- **What to produce**
Restate word for word the lines below from the one that has "คประจำตัวกลุ่มเบาหวาน ความดันโลหิตสูง ไขมันในเส้นเลือดสูง" through the one that has "如何有效地更新NVIDIA显卡驱动以提升游戏体验", keeping both and dropping all pictures.

[Extracted page text data]
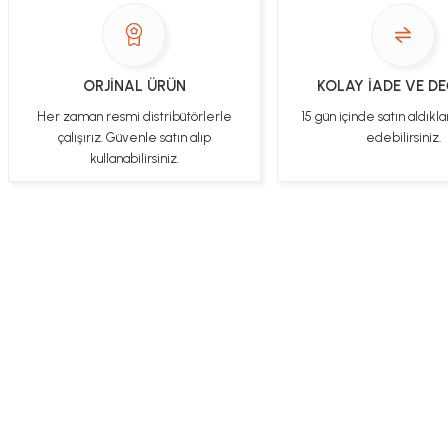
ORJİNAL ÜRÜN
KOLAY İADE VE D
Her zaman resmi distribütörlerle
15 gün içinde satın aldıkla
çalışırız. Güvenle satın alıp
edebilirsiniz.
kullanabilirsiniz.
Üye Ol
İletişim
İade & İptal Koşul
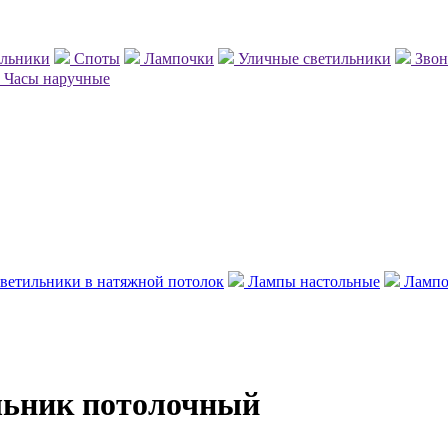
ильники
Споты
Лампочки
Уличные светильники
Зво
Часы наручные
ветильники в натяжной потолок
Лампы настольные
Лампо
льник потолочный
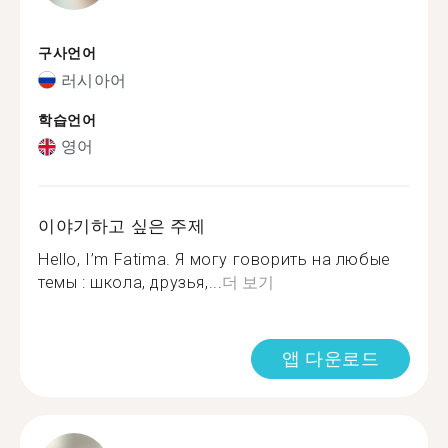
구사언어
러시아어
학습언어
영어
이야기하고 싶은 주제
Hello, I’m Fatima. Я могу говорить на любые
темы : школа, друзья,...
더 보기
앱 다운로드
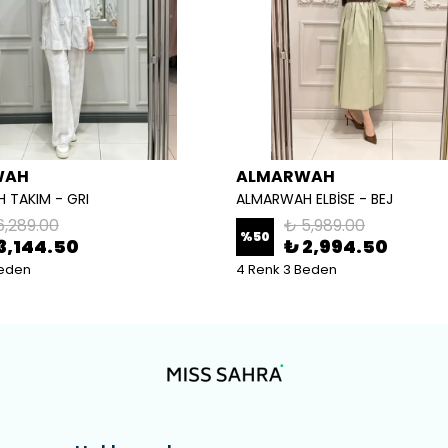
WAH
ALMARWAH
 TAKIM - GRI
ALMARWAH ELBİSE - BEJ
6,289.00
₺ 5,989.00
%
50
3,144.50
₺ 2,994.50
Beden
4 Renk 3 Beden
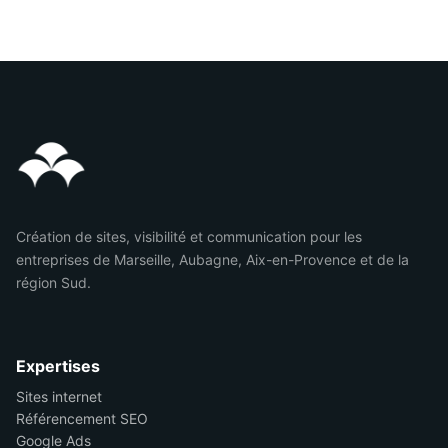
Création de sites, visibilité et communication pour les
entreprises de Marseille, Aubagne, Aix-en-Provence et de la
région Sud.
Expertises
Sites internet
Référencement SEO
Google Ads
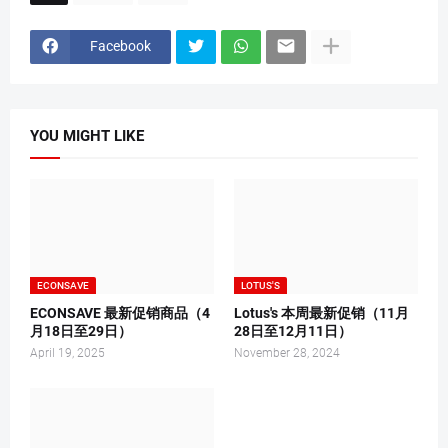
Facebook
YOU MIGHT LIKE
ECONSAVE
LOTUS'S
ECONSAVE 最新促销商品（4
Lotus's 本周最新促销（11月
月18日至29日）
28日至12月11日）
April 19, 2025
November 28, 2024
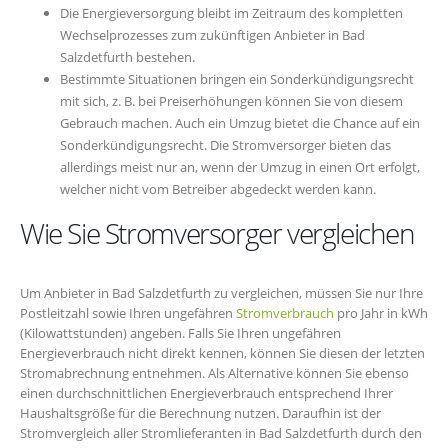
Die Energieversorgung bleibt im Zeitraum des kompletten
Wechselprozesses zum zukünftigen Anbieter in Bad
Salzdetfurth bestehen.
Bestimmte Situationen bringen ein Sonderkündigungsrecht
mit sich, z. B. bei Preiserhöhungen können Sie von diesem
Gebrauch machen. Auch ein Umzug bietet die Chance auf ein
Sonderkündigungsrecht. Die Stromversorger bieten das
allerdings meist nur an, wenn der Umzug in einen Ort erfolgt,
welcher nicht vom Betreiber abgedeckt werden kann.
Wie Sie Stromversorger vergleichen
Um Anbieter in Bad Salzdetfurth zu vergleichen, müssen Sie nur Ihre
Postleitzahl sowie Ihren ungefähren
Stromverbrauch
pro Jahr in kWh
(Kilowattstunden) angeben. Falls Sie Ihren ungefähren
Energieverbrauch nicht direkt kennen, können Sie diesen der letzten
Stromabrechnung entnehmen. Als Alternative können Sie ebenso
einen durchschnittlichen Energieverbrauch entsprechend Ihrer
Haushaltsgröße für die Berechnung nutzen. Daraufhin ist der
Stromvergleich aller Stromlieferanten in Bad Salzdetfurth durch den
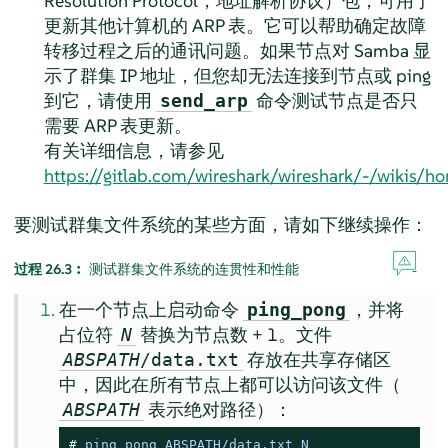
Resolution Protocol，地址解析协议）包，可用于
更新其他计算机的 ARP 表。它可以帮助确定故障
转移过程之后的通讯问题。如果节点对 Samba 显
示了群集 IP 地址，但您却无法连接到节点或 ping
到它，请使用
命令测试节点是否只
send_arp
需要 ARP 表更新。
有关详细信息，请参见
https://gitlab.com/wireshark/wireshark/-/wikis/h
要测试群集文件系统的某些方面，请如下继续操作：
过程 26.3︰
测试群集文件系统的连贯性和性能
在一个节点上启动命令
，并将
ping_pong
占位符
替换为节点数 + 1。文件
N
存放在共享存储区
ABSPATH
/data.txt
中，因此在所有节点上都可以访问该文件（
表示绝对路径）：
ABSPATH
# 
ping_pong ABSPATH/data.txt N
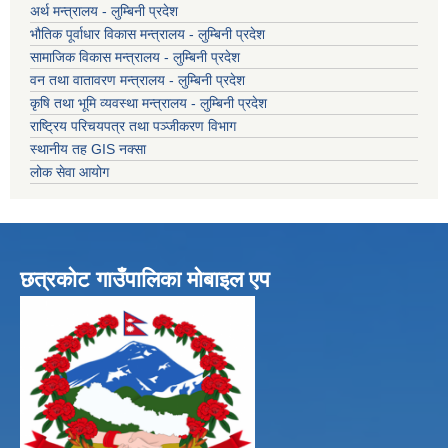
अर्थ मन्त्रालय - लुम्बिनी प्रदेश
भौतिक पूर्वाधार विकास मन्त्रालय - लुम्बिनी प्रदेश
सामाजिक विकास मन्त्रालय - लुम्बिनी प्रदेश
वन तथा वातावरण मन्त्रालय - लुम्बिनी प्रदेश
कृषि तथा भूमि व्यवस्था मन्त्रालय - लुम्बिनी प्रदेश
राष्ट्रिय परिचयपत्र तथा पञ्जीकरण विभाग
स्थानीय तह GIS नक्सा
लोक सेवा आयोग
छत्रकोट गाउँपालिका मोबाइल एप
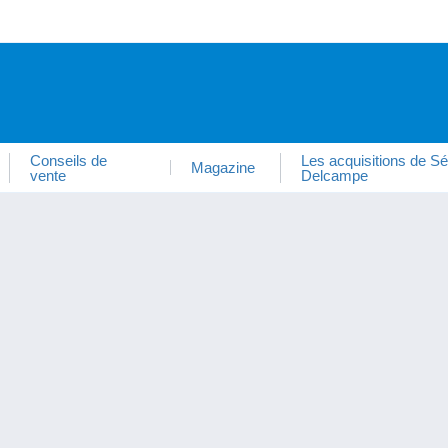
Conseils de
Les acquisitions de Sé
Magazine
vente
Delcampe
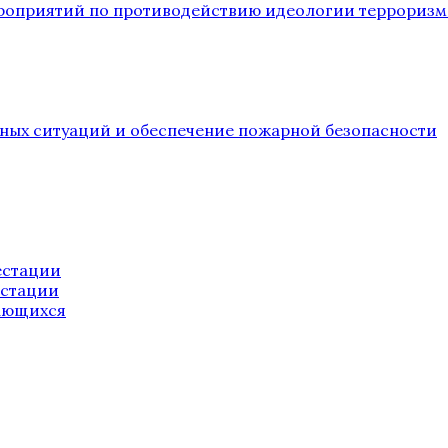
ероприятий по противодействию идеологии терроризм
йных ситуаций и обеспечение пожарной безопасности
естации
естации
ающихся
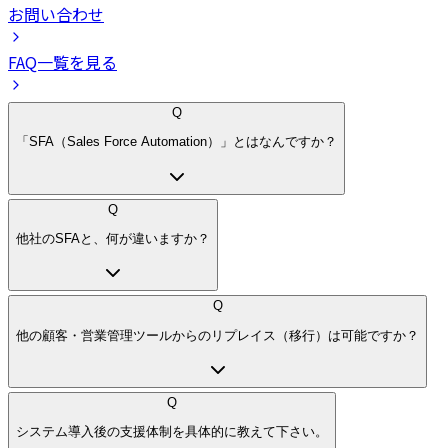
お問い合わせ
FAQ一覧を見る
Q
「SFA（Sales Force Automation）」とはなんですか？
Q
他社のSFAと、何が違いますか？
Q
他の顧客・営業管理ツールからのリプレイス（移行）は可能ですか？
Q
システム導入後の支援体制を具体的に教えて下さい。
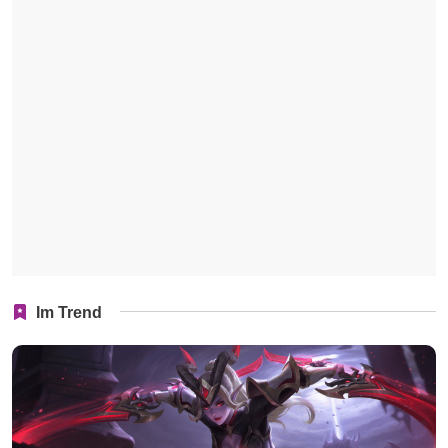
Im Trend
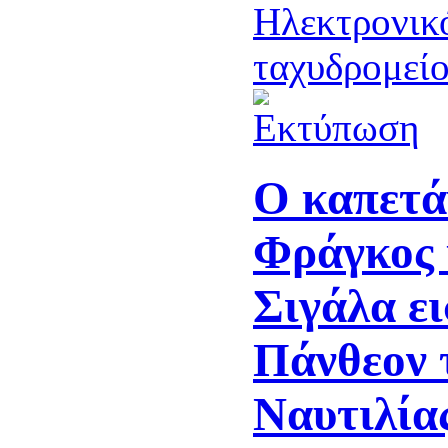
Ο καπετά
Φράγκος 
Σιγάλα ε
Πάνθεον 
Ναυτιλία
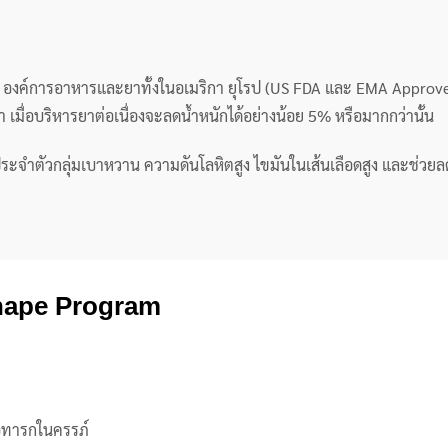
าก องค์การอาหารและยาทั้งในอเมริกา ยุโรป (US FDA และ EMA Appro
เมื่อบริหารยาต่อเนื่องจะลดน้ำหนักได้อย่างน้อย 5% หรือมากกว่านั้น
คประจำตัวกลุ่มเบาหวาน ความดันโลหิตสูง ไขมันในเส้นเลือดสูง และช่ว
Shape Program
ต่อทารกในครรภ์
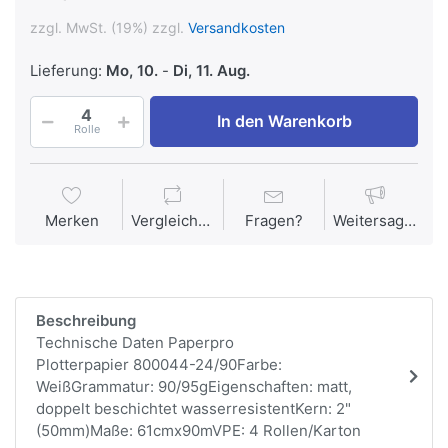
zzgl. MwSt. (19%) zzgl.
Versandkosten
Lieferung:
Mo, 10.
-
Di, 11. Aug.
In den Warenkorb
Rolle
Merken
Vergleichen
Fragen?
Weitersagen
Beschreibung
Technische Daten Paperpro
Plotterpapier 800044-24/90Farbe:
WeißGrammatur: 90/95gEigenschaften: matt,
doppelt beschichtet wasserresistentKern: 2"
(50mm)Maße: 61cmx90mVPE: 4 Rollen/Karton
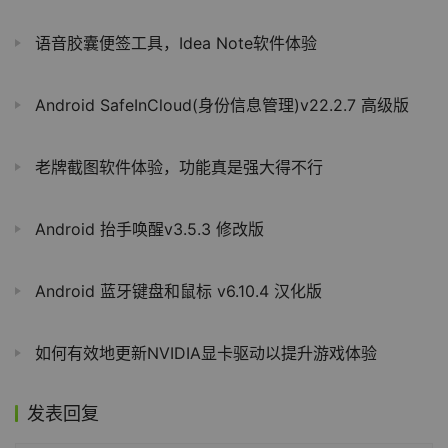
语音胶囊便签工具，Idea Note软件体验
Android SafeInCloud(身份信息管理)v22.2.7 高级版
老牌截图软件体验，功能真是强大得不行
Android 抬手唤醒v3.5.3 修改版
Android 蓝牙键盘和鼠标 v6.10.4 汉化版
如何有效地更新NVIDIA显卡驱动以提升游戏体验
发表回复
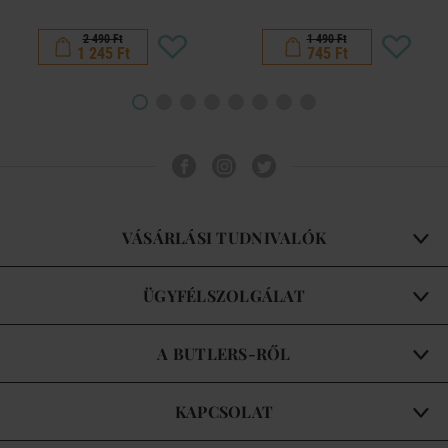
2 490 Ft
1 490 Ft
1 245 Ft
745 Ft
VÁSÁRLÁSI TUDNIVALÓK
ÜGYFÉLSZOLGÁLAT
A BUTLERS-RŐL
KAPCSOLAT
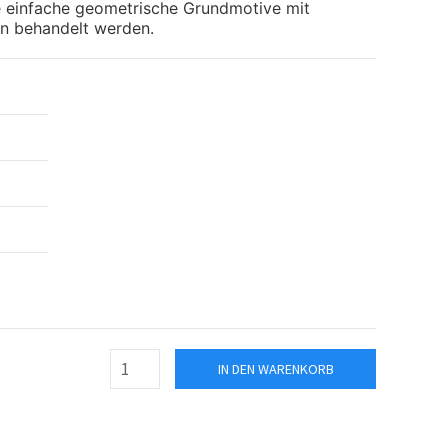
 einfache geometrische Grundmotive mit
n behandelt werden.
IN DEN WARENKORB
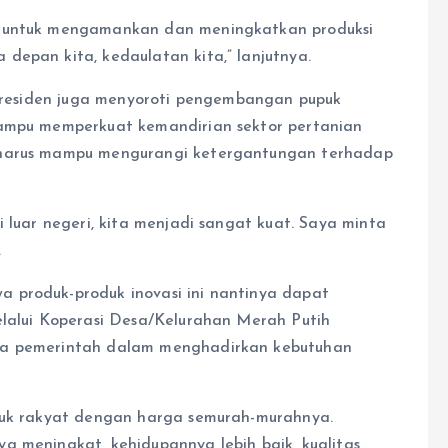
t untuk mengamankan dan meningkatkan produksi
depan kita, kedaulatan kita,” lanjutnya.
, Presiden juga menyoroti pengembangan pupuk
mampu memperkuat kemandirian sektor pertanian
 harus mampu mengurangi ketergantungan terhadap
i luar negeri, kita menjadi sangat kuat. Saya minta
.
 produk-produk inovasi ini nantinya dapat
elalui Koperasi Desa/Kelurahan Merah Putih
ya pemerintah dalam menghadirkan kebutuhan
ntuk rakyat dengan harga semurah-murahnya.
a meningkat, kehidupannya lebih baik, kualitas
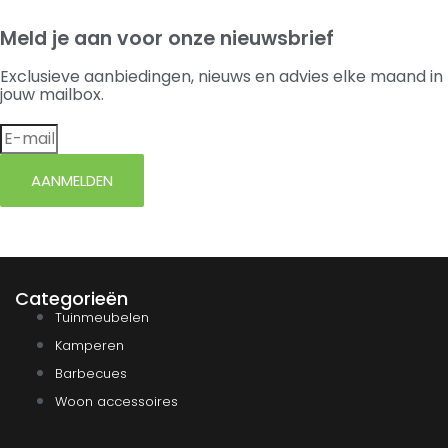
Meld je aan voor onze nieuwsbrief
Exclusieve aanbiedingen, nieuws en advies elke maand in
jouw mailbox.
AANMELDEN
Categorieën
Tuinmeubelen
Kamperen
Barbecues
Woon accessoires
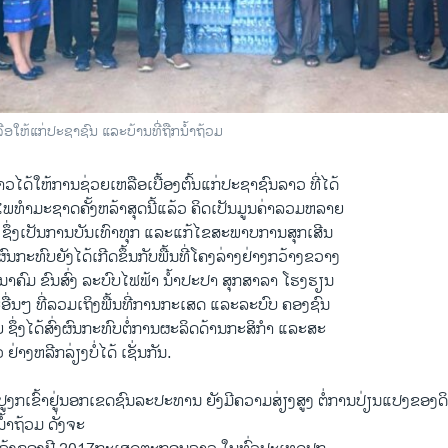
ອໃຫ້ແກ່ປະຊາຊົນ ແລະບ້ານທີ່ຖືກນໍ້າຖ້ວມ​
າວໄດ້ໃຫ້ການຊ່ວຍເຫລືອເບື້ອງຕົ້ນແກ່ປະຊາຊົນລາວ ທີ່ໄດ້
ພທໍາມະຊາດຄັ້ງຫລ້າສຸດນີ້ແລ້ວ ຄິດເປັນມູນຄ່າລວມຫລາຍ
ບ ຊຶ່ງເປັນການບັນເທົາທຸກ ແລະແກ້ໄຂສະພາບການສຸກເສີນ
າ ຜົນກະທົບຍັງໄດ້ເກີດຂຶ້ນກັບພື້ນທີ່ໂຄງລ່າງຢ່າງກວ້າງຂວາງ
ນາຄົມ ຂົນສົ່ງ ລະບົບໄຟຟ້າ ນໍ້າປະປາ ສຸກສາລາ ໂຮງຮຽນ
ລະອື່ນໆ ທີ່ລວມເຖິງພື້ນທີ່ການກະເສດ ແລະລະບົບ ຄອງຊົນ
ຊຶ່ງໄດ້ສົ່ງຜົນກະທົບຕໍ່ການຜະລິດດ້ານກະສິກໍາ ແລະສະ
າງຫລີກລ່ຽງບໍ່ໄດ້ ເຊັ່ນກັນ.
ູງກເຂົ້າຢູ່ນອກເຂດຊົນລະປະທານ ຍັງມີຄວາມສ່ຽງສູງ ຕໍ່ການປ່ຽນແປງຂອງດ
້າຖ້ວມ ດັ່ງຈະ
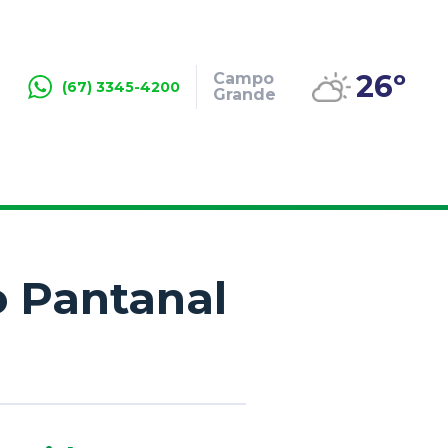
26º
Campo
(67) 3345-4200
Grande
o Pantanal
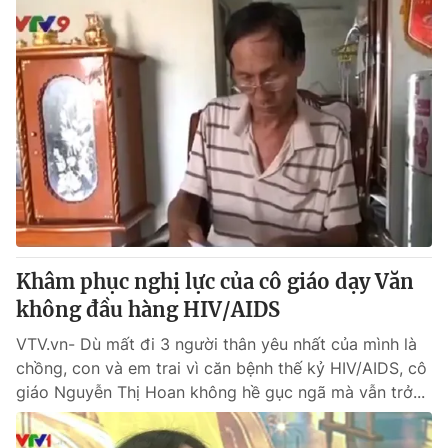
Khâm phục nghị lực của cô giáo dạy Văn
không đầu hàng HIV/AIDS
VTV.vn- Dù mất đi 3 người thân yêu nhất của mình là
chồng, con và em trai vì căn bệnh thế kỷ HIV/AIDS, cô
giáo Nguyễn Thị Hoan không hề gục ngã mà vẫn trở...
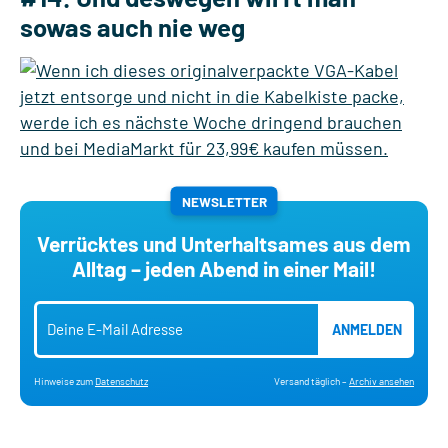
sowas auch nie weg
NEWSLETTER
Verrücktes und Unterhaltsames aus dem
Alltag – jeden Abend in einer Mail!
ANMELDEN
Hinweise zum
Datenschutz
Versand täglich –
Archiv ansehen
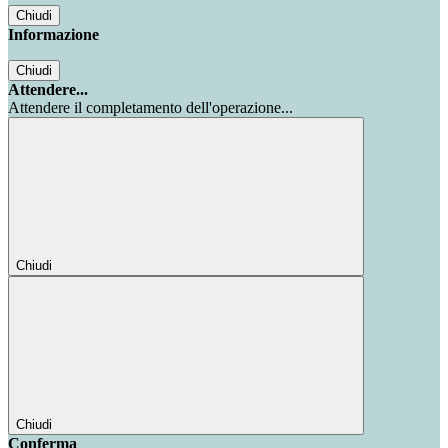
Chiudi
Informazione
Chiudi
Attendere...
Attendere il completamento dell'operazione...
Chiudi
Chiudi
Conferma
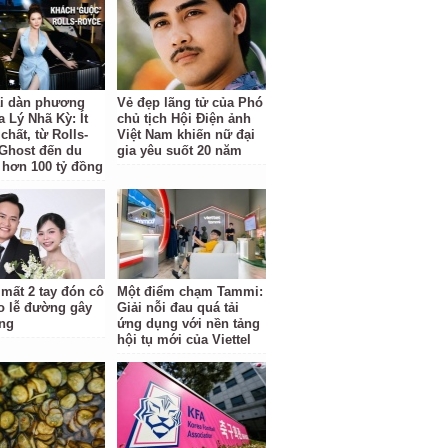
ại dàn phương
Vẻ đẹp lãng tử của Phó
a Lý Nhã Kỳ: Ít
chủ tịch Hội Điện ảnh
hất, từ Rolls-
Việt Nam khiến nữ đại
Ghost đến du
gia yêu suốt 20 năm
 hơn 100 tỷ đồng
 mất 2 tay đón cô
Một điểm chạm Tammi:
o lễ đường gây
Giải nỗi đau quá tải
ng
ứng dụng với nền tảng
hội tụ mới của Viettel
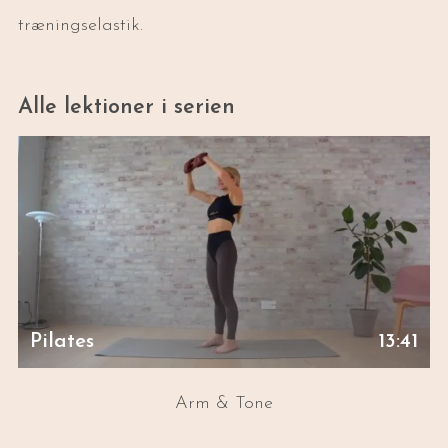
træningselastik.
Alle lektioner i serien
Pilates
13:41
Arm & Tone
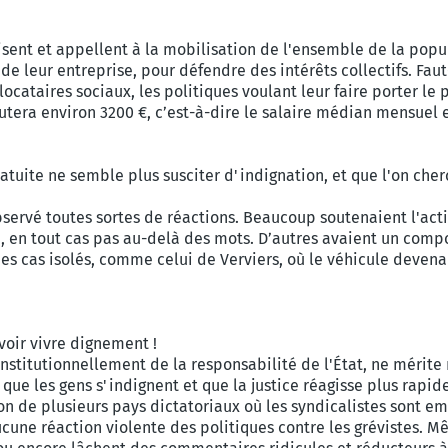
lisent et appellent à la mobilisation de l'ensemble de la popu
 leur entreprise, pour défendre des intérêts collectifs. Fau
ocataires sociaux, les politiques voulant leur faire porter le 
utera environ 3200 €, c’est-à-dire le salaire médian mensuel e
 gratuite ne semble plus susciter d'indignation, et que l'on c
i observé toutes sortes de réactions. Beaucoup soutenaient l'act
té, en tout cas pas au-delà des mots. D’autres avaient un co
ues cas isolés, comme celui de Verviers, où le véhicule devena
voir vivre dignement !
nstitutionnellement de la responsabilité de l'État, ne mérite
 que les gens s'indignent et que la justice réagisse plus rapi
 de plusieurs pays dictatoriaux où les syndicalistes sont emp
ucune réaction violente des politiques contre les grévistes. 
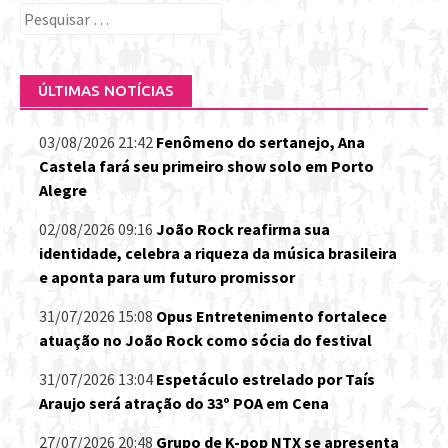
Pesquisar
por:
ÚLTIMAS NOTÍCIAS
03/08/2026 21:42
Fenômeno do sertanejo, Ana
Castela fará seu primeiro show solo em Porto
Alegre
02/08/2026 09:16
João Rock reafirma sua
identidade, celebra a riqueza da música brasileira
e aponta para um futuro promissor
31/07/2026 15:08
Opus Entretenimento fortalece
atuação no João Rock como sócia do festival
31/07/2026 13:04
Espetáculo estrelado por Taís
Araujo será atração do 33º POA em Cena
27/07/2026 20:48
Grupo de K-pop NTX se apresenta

- **Output for this exercise**
คประจำตัวกลุ่มเบาหวาน ความดันโลหิตสูง ไขมันในเส้นเลือดสูง และช่ว
Shape Program
ต่อทารกในครรภ์
zzgl. MwSt. (19%) zzgl.
Versandkosten
Lieferung:
Mo, 10.
-
Di, 11. Aug.
In den Warenkorb
Rolle
Merken
Vergleichen
Fragen?
Weitersagen
Beschreibung
Technische Daten Paperpro
Plotterpapier 800044-24/90Farbe:
WeißGrammatur: 90/95gEigenschaften: matt,
doppelt beschichtet wasserresistentKern: 2"
(50mm)Maße: 61cmx90mVPE: 4 Rollen/Karton
语音胶囊便签工具，Idea Note软件体验
Android SafeInCloud(身份信息管理)v22.2.7 高级版
老牌截图软件体验，功能真是强大得不行
Android 抬手唤醒v3.5.3 修改版
Android 蓝牙键盘和鼠标 v6.10.4 汉化版
如何有效地更新NVIDIA显卡驱动以提升游戏体验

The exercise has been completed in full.